Give her the same meal as the nanny does at 7? At least that way you can eliminate that it's an issue about type of food?

Seeline Wed 01-Jul-15 10:29:39

Does she eat all her meals at the weekends?
What food is her nanny giving her - is it the same sort of thing that she gets for meals at home?
Would she eat something less formal during the day - eg more snacks (healthy), or perhaps not sitting at table?
Are there other children about when she has her meals - I always found my difficult eater ate better when in the company of others children.

ThinkAboutItTomorrow Wed 01-Jul-15 10:30:04

It's a nanny share so a bit unfair on the other girl if my DD gets some sort of special lunch.

The nanny preps decent healthy meals which she was eating mostly until a few weeks ago.

ThinkAboutItTomorrow Wed 01-Jul-15 10:32:49

Yes she eats at weekends. Bit of a faff as she tends to mess about but she eats. When she eats with us it's pretty healthy and balanced.

Even if it is pasta pesto or something that is the same whoever makes it she refuses to touch it.

It's a nanny share and the other child eats anything and everything.

BertrandRussell Wed 01-Jul-15 10:41:10

Is she losing weight? Does she have plenty of energy? If no and yes, then try to stop worrying about it. Tell the nanny just to serve her her meals, then take them away without comment when everyone else has finished whether she's eaten or not. If she's hungry in the evening give her a supper of some fruit and a sandwich and a glass of milk. No comment, no emotion- sit and chat about the day while she eats it. The more important you make it the more important it will become- if you see what I mean. Back right off. Be cheerful and matter of fact and ask the nanny to do the same. And repeat- "it's a phase"

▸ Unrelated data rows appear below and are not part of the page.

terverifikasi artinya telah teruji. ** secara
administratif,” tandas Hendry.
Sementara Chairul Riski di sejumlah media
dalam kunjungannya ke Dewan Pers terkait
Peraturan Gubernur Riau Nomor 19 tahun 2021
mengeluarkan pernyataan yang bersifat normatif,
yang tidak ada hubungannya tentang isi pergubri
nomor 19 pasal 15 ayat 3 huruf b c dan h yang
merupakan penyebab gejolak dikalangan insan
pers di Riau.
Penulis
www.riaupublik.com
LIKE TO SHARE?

Kewcumber Wed 01-Jul-15 10:51:24

I think you have to continue to ignore it as best you can.

She wants you there, thats understandable but it isn't going to happen and she needs to learn that trying to control you via food isn't going to work.

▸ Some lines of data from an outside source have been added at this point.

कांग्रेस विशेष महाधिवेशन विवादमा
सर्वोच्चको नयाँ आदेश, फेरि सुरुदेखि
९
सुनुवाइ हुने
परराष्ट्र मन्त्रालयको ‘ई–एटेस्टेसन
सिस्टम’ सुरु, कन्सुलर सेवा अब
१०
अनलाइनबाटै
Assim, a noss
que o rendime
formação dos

You need to repeat that Mummy and Daddy need to work Mon-Fri so can't eat with her during the day then (and keep repeating until she understands) and give her the most boring food you can think of at 7pm.

I don;t think the GP will do anything and as it's only been a few weeks then I can;t even say its a food disorder yet.

My DS went for weeks and weeks eating very little regularly (then eating like a horse in between - I decided he was part camel) - it is very hard to chill about it but you must as far as you can. It didn't do him any harm and he's now a strapping 9 year old.

It will do more harm in the long run giving her the message that she can use withholding food as a control mechanism than a few weeks of being hungry during the day.

Acknowledge what she feels (that she wants you around more) but that her going hungry won't make that happen, it will just make her hungry.

ThinkAboutItTomorrow Wed 01-Jul-15 10:58:20

Thanks everyone. I know logically that you are right to ignore it's just so hard in practice.

She isn't growing well and still needs a 2 hour nap to get through the day. Today she is wearing 18-24 month shorts and a 2 year old t shirt. Size 3-4 just falls off her. But DP and I are both short arses and were pretty scrawny as kids so hard to tell.

Kewcumber Wed 01-Jul-15 11:06:41

DS was wearing age 3 shorts until he was 6 or 7! At 9 he's in age 10 clothes.

I know its hard in practice just keep reminding yourself that you don;t want a teenager who thinks that stopping eating is the way to control things.